Reform des Vormundschaftsrechts: Was ändert sich für Familienunternehmen?
Die Übertragung von Anteilen an Familienunternehmen auf minderjährige Kinder ist eine beliebte Strategie zur Nachfolge- und Steuerplanung. Doch diese Praxis ist mit erheblicher Rechtsunsicherheit verbunden. Die geplante Reform des Vormundschafts- und Betreuungsrechts, die am 1. Januar 2023 in Kraft treten soll, wird in diesem Bereich einige wichtige Änderungen mit sich bringen. Der nachfolgende Beitrag gibt einen Überblick über die Herausforderungen und Neuerungen.
Vertretung des Minderjährigen: Wann ein Ergänzungspfleger nötig ist
Minderjährige werden grundsätzlich von ihren Eltern vertreten. Eine Vertretung durch die Eltern ist jedoch ausgeschlossen, wenn ein Interessenkonflikt besteht, beispielsweise, wenn die Eltern selbst an dem Rechtsgeschäft beteiligt sind. In diesem Fall muss ein Ergänzungspfleger bestellt werden, der das Kind vertritt.
- Derzeitige Rechtslage: Die Frage, ob ein Ergänzungspfleger erforderlich ist, ist besonders komplex. Zwar nimmt die herrschende Meinung eine teleologische Reduktion des Vertretungsverbots an, wenn das Geschäft für den Minderjährigen lediglich rechtlich vorteilhaft ist. Die Abtretung eines GmbH-Geschäftsanteils oder eines Kommanditanteils wird jedoch häufig als rechtlich nachteilhaft eingestuft, da sie mit Rechten und Pflichten verbunden ist.

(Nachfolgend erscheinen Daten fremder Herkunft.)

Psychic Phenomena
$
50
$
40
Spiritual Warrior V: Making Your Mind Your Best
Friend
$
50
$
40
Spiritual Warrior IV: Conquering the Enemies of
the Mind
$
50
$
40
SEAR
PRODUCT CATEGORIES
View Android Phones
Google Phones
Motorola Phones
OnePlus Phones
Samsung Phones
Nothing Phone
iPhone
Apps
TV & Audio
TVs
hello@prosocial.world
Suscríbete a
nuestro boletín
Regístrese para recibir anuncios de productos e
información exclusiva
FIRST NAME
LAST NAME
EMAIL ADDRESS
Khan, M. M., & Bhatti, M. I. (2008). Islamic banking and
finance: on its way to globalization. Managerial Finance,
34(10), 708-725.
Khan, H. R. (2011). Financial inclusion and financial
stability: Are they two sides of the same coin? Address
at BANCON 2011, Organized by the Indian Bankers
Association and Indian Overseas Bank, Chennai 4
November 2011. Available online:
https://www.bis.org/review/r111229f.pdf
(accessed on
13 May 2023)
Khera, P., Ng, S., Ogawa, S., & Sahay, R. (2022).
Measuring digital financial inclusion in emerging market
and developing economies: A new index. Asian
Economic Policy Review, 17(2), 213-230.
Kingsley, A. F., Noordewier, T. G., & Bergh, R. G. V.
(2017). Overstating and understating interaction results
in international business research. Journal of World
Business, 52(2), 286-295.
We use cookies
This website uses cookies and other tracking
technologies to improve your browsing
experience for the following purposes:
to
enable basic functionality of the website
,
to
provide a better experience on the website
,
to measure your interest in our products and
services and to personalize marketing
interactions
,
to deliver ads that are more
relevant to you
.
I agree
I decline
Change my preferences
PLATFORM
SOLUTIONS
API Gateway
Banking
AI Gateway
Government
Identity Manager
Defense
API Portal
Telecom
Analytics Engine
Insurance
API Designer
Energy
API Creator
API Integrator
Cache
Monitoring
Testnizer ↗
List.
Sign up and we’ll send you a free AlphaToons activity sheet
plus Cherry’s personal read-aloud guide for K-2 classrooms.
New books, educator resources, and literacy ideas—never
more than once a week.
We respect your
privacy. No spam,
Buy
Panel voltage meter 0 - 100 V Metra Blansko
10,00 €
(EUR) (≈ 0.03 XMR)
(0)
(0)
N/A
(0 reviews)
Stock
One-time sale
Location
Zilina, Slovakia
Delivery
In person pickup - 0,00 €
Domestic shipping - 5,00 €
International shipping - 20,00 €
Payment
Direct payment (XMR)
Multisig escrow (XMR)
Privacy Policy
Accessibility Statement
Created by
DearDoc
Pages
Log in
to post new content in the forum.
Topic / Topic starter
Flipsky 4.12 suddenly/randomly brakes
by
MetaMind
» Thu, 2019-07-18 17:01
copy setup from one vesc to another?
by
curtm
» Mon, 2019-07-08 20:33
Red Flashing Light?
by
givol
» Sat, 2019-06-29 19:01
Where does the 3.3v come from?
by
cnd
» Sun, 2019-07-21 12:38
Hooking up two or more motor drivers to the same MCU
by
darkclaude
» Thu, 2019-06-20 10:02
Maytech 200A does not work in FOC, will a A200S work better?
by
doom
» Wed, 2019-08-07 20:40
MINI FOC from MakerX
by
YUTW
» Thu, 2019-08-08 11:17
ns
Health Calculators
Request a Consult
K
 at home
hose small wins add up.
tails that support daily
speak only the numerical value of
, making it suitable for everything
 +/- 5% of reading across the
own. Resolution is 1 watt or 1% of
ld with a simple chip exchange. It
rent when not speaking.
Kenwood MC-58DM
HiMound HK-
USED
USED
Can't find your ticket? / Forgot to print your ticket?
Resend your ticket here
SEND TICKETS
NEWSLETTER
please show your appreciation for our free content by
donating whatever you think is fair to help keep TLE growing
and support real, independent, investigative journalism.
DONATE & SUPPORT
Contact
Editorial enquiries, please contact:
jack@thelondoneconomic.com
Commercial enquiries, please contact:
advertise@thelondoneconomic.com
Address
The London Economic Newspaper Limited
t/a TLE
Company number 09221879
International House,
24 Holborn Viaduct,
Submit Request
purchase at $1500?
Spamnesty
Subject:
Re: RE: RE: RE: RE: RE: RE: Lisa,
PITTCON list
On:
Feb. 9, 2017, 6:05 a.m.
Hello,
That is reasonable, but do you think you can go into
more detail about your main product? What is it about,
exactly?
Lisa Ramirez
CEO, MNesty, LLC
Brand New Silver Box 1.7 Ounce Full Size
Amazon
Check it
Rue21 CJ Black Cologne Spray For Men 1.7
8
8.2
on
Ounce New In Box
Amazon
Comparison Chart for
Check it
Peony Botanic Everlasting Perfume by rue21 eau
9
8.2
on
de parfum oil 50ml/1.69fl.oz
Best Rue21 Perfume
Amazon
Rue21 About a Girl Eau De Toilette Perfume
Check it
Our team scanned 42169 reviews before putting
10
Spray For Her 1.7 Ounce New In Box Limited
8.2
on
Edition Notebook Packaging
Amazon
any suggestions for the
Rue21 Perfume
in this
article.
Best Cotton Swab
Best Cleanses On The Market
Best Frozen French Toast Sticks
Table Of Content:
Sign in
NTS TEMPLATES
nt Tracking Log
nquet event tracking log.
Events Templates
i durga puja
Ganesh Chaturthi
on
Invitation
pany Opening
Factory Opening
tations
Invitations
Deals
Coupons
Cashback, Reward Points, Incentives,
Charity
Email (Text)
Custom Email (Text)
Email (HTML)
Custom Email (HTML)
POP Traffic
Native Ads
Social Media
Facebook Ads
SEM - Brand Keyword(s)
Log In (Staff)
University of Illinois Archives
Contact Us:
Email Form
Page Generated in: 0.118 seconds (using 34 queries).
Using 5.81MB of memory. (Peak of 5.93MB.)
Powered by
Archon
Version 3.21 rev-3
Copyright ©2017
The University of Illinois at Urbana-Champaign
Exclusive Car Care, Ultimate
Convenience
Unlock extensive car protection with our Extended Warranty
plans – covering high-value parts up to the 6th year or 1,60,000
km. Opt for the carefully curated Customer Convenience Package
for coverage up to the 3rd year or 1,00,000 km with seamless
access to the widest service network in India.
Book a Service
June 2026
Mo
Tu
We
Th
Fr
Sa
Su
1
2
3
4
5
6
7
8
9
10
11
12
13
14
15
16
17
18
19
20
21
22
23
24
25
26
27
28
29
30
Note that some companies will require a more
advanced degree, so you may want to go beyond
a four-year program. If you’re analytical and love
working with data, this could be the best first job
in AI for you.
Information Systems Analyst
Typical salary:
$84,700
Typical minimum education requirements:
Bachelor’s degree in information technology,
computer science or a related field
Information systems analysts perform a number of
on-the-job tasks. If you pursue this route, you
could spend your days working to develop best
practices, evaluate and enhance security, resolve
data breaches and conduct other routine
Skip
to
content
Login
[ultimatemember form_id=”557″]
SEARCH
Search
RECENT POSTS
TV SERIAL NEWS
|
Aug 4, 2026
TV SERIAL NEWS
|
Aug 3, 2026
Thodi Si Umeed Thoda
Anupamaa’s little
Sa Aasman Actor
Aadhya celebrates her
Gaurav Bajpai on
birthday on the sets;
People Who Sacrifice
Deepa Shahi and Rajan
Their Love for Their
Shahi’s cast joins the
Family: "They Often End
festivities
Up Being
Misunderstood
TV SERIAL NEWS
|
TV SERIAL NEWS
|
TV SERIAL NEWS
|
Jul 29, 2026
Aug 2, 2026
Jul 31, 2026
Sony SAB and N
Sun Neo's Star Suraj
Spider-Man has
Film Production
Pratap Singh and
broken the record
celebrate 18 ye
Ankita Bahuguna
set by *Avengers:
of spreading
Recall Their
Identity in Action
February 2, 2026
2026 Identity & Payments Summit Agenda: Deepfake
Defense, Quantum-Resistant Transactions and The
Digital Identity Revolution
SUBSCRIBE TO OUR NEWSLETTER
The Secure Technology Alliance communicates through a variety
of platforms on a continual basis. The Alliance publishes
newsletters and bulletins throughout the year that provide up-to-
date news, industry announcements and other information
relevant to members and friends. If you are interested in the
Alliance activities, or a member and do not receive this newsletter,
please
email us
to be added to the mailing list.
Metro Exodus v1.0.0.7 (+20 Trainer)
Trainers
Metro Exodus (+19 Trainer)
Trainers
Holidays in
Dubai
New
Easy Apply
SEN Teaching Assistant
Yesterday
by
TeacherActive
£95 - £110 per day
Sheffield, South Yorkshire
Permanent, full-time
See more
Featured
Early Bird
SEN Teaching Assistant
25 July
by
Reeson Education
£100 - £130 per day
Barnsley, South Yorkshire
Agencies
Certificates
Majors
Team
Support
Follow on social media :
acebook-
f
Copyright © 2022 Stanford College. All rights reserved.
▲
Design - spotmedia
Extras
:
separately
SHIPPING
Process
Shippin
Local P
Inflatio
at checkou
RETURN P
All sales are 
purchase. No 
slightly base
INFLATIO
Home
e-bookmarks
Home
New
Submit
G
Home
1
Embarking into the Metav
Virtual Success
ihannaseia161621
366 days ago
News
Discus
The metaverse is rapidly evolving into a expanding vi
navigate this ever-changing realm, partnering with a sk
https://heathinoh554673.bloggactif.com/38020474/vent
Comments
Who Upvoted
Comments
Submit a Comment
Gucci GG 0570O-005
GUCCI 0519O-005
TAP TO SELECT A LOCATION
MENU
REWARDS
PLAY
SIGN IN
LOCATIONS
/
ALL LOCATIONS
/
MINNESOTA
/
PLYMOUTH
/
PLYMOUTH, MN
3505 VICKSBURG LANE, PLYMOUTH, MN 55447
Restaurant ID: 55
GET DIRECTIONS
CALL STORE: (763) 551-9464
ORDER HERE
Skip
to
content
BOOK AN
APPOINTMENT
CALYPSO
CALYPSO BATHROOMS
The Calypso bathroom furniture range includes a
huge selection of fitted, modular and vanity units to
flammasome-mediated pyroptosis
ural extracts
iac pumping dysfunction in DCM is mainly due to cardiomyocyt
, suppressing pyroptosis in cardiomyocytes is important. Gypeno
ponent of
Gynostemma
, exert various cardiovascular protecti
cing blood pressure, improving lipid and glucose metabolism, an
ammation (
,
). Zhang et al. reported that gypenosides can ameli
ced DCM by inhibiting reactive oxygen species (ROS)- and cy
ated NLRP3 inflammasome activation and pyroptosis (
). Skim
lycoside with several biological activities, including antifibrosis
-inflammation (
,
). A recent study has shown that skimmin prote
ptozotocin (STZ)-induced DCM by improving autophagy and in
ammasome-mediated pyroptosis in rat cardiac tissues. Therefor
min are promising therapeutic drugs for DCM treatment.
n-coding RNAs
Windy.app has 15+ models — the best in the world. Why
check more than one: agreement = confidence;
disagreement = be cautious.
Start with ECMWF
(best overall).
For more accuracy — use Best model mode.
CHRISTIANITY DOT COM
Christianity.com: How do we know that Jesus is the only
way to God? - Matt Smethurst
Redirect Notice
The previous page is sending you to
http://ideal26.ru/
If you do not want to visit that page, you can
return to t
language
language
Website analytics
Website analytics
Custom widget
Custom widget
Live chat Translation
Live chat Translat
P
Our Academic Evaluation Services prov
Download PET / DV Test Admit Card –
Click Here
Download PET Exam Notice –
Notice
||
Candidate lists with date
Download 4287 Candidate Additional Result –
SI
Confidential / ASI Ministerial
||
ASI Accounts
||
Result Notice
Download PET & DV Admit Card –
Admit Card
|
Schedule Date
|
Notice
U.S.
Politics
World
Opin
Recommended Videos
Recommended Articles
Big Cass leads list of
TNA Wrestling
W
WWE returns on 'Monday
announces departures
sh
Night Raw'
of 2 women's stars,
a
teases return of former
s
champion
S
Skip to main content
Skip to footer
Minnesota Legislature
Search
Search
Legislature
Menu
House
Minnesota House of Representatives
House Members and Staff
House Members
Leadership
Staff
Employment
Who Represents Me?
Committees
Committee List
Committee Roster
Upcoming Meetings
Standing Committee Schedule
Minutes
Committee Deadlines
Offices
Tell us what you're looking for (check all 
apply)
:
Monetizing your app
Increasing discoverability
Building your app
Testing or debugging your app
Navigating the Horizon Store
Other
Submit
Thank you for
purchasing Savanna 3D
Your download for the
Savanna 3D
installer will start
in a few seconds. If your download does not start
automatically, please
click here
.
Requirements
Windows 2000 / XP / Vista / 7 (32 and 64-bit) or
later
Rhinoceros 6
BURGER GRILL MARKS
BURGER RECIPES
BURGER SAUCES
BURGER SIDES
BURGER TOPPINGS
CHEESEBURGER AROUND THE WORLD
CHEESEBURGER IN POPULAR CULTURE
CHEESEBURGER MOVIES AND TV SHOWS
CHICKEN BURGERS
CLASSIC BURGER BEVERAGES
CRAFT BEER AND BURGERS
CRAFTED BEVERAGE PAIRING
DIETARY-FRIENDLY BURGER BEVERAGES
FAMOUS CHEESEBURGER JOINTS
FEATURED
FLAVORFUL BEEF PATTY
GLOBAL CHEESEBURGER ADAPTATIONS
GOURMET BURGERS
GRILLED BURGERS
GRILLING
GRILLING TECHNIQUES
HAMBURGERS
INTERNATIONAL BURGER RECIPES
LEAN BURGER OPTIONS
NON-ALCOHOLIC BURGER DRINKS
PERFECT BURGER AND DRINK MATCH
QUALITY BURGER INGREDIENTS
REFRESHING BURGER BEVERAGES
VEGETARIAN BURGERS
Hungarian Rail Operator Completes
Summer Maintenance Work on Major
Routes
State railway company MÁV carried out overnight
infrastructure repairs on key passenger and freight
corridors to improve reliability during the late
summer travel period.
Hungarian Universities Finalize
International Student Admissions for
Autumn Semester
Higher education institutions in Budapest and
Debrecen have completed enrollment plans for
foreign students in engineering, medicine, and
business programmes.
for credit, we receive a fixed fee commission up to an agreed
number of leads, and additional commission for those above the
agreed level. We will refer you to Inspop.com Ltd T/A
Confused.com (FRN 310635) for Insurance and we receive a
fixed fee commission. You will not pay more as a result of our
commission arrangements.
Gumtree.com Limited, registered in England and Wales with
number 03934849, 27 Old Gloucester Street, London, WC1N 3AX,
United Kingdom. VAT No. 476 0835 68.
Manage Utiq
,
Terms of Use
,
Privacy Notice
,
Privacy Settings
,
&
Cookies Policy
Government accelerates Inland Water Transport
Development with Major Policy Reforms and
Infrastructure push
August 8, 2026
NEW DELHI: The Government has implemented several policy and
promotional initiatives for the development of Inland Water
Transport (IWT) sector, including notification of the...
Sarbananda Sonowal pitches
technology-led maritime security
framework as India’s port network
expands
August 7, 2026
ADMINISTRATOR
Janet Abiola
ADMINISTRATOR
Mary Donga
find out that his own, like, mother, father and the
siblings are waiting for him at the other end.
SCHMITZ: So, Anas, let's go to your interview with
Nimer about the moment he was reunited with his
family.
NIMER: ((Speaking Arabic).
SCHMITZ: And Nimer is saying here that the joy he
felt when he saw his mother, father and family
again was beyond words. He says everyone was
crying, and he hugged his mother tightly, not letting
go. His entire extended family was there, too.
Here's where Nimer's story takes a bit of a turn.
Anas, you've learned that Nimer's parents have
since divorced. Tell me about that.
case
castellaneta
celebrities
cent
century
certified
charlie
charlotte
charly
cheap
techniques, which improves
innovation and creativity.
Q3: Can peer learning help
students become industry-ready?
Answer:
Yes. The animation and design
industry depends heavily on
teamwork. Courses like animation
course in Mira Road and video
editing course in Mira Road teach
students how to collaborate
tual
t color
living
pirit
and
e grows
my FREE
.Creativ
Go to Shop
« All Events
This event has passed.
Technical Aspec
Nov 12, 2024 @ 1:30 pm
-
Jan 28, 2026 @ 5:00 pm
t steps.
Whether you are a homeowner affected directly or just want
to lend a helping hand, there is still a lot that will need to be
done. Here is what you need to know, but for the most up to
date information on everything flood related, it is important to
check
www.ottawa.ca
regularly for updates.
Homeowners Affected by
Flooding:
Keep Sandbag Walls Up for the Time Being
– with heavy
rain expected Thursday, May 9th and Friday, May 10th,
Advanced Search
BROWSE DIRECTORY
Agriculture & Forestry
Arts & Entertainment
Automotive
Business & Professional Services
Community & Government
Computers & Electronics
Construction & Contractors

- Auswirkungen der Reform: Auch wenn die Reform die rechtliche Grundlage ändert, bleibt die Notwendigkeit, einen Ergänzungspfleger zu bestellen, in vielen Fällen bestehen. Die neuen Regelungen sollen jedoch die Abgrenzung klarer gestalten.
Gerichtliche Genehmigung: Der neue Katalog der genehmigungsbedürftigen Rechtsgeschäfte
Bisher war die gerichtliche Genehmigung für die Beteiligung Minderjähriger an Unternehmen nicht immer klar geregelt. Mit der Reform werden die Vorschriften jedoch grundlegend überarbeitet:
- Übertragung von Anteilen: Die Übertragung von Gesellschaftsanteilen soll zukünftig generell genehmigungsbedürftig sein (§1852 Nr. 1 Buchst. b BGB n.F.). Dies bedeutet eine erhebliche Änderung für die Schenkung von GmbH-Anteilen, die bisher oft als genehmigungsfrei galt.
- Haftungsregelungen: Die mit einer Beteiligung verbundenen gesetzlichen Nebenfolgen, wie eine persönliche Haftung, sollen künftig nicht mehr unter das Genehmigungserfordernis fallen (§1854 Nr. 4 BGB n.F.). Dies schafft mehr Klarheit und führt dazu, dass die Haftungsverhältnisse bei Gründung und Anteilsübertragung in Zukunft weniger relevant für die Genehmigungsfrage sein werden.
Vorgehensweise und Praxis-Hinweise
Angesichts der komplexen Rechtslage empfiehlt sich in Zweifelsfällen die vorsorgliche Einholung einer Genehmigung. Ein sogenanntes Negativattest, das die Genehmigungsfreiheit bestätigt, bietet keine ausreichende Sicherheit. Es ist auch ratsam, einen Ergänzungspfleger zu bestellen, wenn die Vertretungsbefugnis der Eltern in Frage steht.
Die Reform wird die Beteiligung Minderjähriger an Familienunternehmen vereinfachen, indem sie die gesetzlichen Voraussetzungen klarer definiert. Dennoch bleibt eine sorgfältige Planung und professionelle Beratung unerlässlich, um die steuerlichen Vorteile zu sichern und rechtliche Fallstricke zu vermeiden.
Quellenangabe:
Dr. Rüdiger Werner, "Folgen der Reform des Vormundschafts- und Betreuungsrechts für die Beteiligung von Minderjährigen an Familienunternehmen", ZEV 2021, 618 ff.§§ 1629, 1795, 181 ,1909 BGB; §§ 1852, 1854 BGB n.F.. §§ 24, 31 Abs. 3 GmbHG; §§ 128, 130, 176 Abs. 2 HGB.